### TASK INPUTS

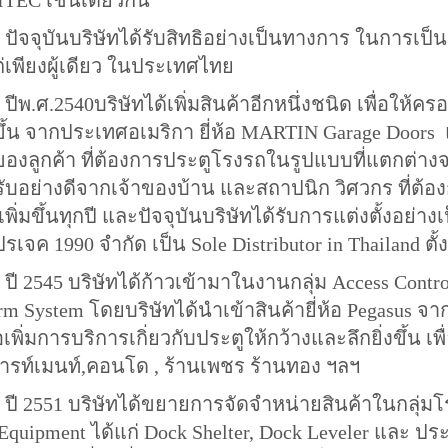
TEC เช่นเดียวกัน
ษัทได้รับสิทธิอย่างเป็นทางการ ในการเป็นตัว
เพียงผู้เดียว ในประเทศไทย
ิษัทได้เพิ่มสินค้าอีกหนึ่งชนิด เพื่อให้ครอบค
้น จากประเทศอเมริกา ยี่ห้อ MARTIN Garage Doors 
งลูกค้า ที่ต้องการประตูโรงรถในรูปแบบที่แตกต่างจ
ับอย่างดีจากเจ้าของบ้าน และสถาปนิก วิศวกร ที่ต้อ
ิ่มขึ้นทุกปี และปัจจุบันบริษัทได้รับการแต่งตั้งอย่
ปรเจค 1990 จำกัด เป็น Sole Distributor in Thailand ตั้
ัทได้ก้าวเข้ามาในงานกลุ่ม Access Control โดย
rm System โดยบริษัทได้นำเข้าสินค้ายี่ห้อ Pegasu
่อเพิ่มการบริการเกิ่ยวกับประตูให้กว้างและลึกยิ่งขึ
ารท์เมนท์,คอนโด , ร้านเพชร ร้านทอง ฯลฯ
ษัทได้ขยายการจัดจำหน่ายสินค้าในกลุ่มโรง
Equipment ได้แก่ Dock Shelter, Dock Leveler และ ปร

######

▶ PROBLEM STATEMENT:
Write out the lines above, starting at the line that contains "งลูกค้า ที่ต้อ" and ending with the final line, and nothing else; copy them exactly.

▶ TASK RESULT:
งลูกค้า ที่ต้องการประตูโรงรถในรูปแบบที่แตกต่างจ
ับอย่างดีจากเจ้าของบ้าน และสถาปนิก วิศวกร ที่ต้อ
ิ่มขึ้นทุกปี และปัจจุบันบริษัทได้รับการแต่งตั้งอย่
ปรเจค 1990 จำกัด เป็น Sole Distributor in Thailand ตั้
ัทได้ก้าวเข้ามาในงานกลุ่ม Access Control โดย
rm System โดยบริษัทได้นำเข้าสินค้ายี่ห้อ Pegasu
่อเพิ่มการบริการเกิ่ยวกับประตูให้กว้างและลึกยิ่งขึ
ารท์เมนท์,คอนโด , ร้านเพชร ร้านทอง ฯลฯ
ษัทได้ขยายการจัดจำหน่ายสินค้าในกลุ่มโรง
Equipment ได้แก่ Dock Shelter, Dock Leveler และ ปร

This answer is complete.